[Collected data]:
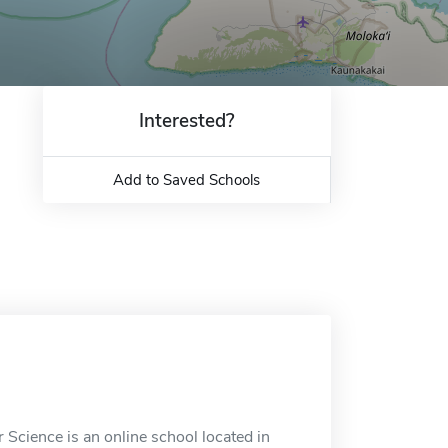
Interested?
Add to Saved Schools
Science is an online school located in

[Task brief]:
Begin with the line that contains "Add to Saved Schools". Repeat it and every line after it through the end of the listing, exactly, and print nothing more.

[Problem solution]:
Add to Saved Schools
Science is an online school located in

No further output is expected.